Black men and women are not getting together? Really? A hit reality show says that’s the case, but a Black relationship expert shuts them down. And the data out there on the subject back the brother up.
As was discussed in Madame Noire, FYI’s popular docu-series, Married at First Sight matches men and women, who “get married” the same day they meet and live together as a couple for 90 days, and then decide whether to stay together or get a divorce.
Cutting to the chase, one of the “experts” on the show claimed that Black men do not want to be with Black women, while African-American women are all interested in African-American men:
“Many of our African American men have no interest in marrying an African American woman. Many of our African American women want husbands who are of the same race. They are successful, they are ambitious, they are beautiful. We want to have the opportunity to match them.”

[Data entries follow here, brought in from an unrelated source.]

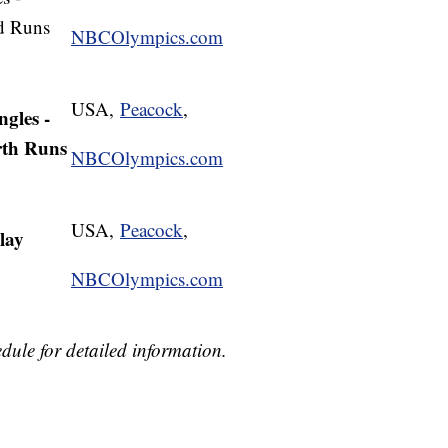
nd Runs
NBCOlympics.com
USA,
Peacock
,
ngles -
rth Runs
NBCOlympics.com
USA,
Peacock
,
lay
NBCOlympics.com
dule for detailed information.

Brunson spoke out and fought back against the assertions of this person on the program, saying that the segment shows all that is wrong with these ridiculous programs. He cited statistics to the contrary, noting that their views are unsubstantiated, and may reflect the limited number of Black people in the Married at First Sight applicant pool, but not reality. Representative experts from the show admitted they were making their conclusions based on their own applicant pool, yet seemed to conclude because they could not find Black men in their pool who were interested in Black women, that this is true of all Black men. Brunson argued that men of all races marry outside of their race, and America is becoming an interracial society. However, contrary to the stereotypes, Black men are actually intermarrying less than others:
“Black men, and this is according to Pew Research, marry outside of their race less than American Indian women, less than American Indian men, less than Latinos, less than Latinas, less than Asian women. African American men marry outside of their race, comparatively, at one of the lowest rates on the planet. On top of that, African American men, currently, today, right now, 88 percent of us are married to Black women. That’s the vast majority of us. So what the hell is up for debate? What’s up for interpretation? Nothing is.”

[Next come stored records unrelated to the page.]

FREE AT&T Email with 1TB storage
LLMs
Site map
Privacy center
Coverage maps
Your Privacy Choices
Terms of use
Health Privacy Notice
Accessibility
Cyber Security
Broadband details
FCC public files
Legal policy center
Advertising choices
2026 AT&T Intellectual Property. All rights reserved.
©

He wants an end to the foolishness, adding:
“We get enough of this everyday as Black people. We don’t need any more. We don’t need any more myths to be perpetuated. Because these myths that you are perpetuating, it begins to impact belief and that belief begins to impact hope. And guess what? You have no authority over our hope. You don’t get that.”
The arguments Brunson makes are supported by the facts. Research from Toldson and Bryant Marks of Morehouse College found that 83 percent of Black men with six-figure incomes have Black wives. Moreover, 85 percent of all Black male college graduates are married to Black women, and 88 percent of married Black men – of all education and income levels – marry sisters. Further, an NPR study found that single brothers were more likely to say they wanted a long-term relationship (43 percent) than single Black women (25 percent).
Reality shows such as Married at First Sight perpetuate myths about Black people and relationships, and the ways in which Black men and women interact. And while these myths, misconceptions and outright lies may help to boost ratings and advertising revenue, they do not help Black women and men in today’s society. The media only serve to create more division and dysfunction in the Black community by creating their own reality and promoting it as fact.